La prise de Jéricho devient une procession liturgique centrée sur les Tables de la Loi, mais sans combat réel. C’est en fait une conquête religieuse, avec des méthodes « religieuses ». Dans cette deuxième écriture de la prise de Jéricho, la possession du pays ne dépend plus des exploits militaires de Dieu, mais du respect de la Torah par le peuple.
La présence de Rahab, une prostituée étrangère, serait une tentative de relativiser l’ethnocentrisme de la première version du récit. Elle souligne que sans les étrangers, la possession du pays ne serait pas possible.

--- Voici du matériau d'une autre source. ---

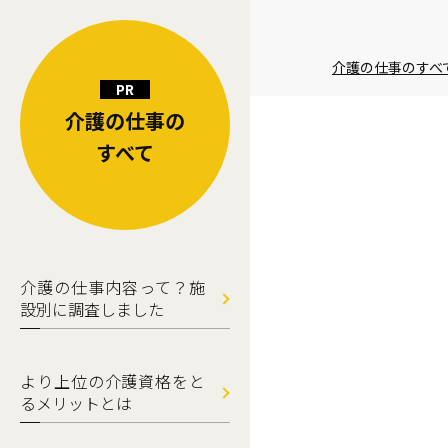
介護の仕事のすべ
介護の仕事の
すべて
介護の仕事内容って？施
設別に調査しました
より上位の介護資格をと
るメリットとは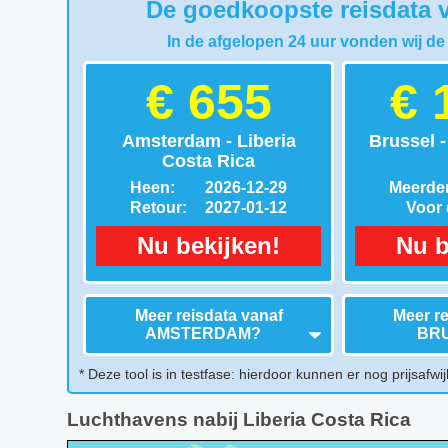
De goedkoopste reisdata v
In de afgelopen 24 uur vonden wij de
€ 655
€ 
Amsterdam - Liberia
Brussel -
Costa Rica
Heen:
2026-12-29
Meerder
Retour:
2027-01-12
Voor d
Nu bekijken!
Nu b
Meer reisdata vanaf
Meer re
AMSTERDAM
?
BR
* Deze tool is in testfase: hierdoor kunnen er nog prijsafwij
Luchthavens nabij Liberia Costa Rica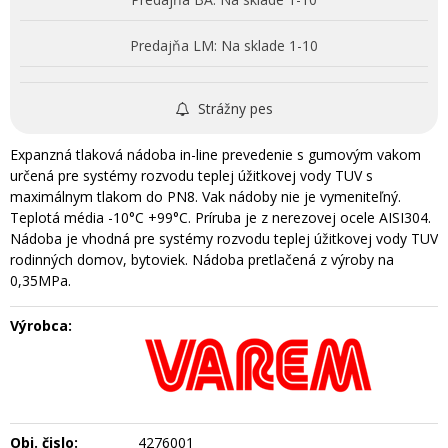
Predajňa LM:
Na sklade 1-10
Strážny pes
Expanzná tlaková nádoba in-line prevedenie s gumovým vakom
určená pre systémy rozvodu teplej úžitkovej vody TUV s
maximálnym tlakom do PN8. Vak nádoby nie je vymeniteľný.
Teplotá média -10°C +99°C. Príruba je z nerezovej ocele AISI304.
Nádoba je vhodná pre systémy rozvodu teplej úžitkovej vody TUV
rodinných domov, bytoviek. Nádoba pretlačená z výroby na
0,35MPa.
Výrobca:
Obj. čislo:
4276001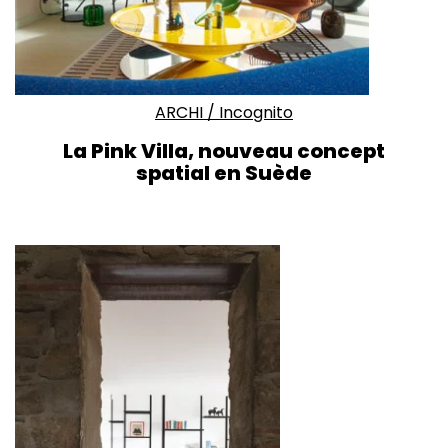
ARCHI
/
Incognito
La Pink Villa, nouveau concept
spatial en Suède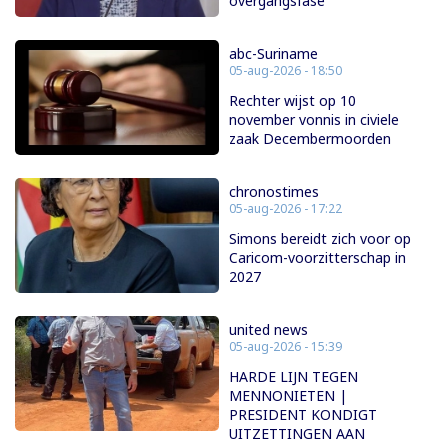
overgangsfase
abc-Suriname
05-aug-2026 - 18:50
Rechter wijst op 10
november vonnis in civiele
zaak Decembermoorden
chronostimes
05-aug-2026 - 17:22
Simons bereidt zich voor op
Caricom-voorzitterschap in
2027
united news
05-aug-2026 - 15:39
HARDE LIJN TEGEN
MENNONIETEN |
PRESIDENT KONDIGT
UITZETTINGEN AAN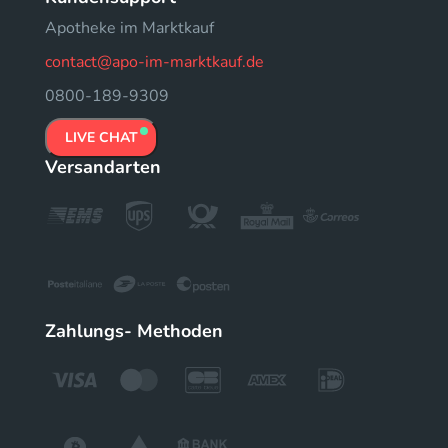
Apotheke im Marktkauf
contact@apo-im-marktkauf.de
0800-189-9309
LIVE CHAT
Versandarten
Zahlungs- Methoden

Du coup, c’est une prostituée étrangère qui est épargnée lors de la destruction de la ville (Jos 6, 25) et c’est aussi elle qui est présentée comme un modèle de la foi. En Josué 2, 11, elle déclare : « Le Seigneur, votre Dieu, est Dieu là-haut dans les cieux et ici-bas sur la terre. » Ce qui veut dire partout et ce qui est en fait une confession de la foi juive !

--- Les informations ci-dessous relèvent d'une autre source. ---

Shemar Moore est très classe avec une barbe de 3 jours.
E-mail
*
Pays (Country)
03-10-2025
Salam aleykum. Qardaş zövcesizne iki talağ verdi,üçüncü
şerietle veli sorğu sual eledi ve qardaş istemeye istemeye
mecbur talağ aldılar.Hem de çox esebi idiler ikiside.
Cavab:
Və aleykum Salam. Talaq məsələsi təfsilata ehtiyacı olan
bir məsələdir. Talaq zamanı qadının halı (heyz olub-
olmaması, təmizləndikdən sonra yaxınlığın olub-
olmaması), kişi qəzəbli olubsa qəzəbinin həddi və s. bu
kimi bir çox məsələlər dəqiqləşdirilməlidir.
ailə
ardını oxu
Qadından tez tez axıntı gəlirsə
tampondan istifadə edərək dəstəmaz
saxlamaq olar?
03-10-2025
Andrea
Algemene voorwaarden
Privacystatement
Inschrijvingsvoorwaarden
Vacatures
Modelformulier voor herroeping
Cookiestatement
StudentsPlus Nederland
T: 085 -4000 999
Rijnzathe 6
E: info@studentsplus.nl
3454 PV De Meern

Mais que retenir dans tout cela ? Le récit de la prise de Jéricho ne peut pas se lire comme un compte-rendu de faits historiques. La présence de différentes traditions entremêlées montre que nous avons affaire à un travail de réécriture idéologique de l’histoire. La pratique de l’extermination (le hèrèm) n’a certainement jamais été appliquée. C’est en fait un concept théologique.
La prise de possession totale du pays n’a probablement jamais eu lieu. Rahab nous rappelle la nécessité d’une cohabitation avec les étrangers. Ainsi, à travers les époques, à travers les événements, un peuple réécrit son histoire, en l’infléchissant dans un sens ou dans un autre, selon les besoins du moment. Une fois pour justifier la prise du territoire du Nord aux Assyriens, au temps du roi Josias, une fois pour justifier le rôle prédominant des Prêtres et de la Torah, durant la période de l’exil.
Seulement voilà : un Dieu construit de toutes pièces, pour justifier des visées territoriales ou asseoir un pouvoir ecclésial, ce Dieu-là, il ne parle pas ! Il ne m’aide pas à vivre ! Il ne m’aide pas à aller de l’avant lorsque je suis au pied du mur dans ma vie ! Où est-il ce Dieu de Fraîcheur et de Lumière ? ce Dieu de Tendresse et d’Amour ? ce Dieu qui ouvre des brèches dans les murs trop bétonnés de mon existence ? ce Dieu qui, en Jésus, vient nous accompagner sur les chemins de nos vies ? Où est-il ce Dieu-là ?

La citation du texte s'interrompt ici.